— PROBLEM —
Below are the entries; give again exactly the lines from the one mentioning "Université Paris-Saclay" through the one mentioning "La Diagonale Paris-Saclay", inclusive.

*-*-*

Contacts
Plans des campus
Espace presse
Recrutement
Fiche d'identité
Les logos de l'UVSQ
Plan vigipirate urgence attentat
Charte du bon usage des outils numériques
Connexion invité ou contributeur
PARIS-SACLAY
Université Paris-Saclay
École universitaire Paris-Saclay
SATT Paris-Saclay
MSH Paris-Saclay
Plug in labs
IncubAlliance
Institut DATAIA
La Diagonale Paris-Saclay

*-*-*

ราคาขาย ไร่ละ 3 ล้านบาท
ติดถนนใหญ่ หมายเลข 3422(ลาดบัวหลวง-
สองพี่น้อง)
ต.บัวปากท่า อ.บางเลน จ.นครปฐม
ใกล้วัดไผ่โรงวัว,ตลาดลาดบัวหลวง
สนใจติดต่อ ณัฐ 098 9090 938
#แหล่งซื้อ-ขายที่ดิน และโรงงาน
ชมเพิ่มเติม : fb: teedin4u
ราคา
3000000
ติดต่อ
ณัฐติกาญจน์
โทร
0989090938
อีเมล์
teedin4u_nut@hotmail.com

*-*-*

— WRITTEN RESPONSE —
Université Paris-Saclay
École universitaire Paris-Saclay
SATT Paris-Saclay
MSH Paris-Saclay
Plug in labs
IncubAlliance
Institut DATAIA
La Diagonale Paris-Saclay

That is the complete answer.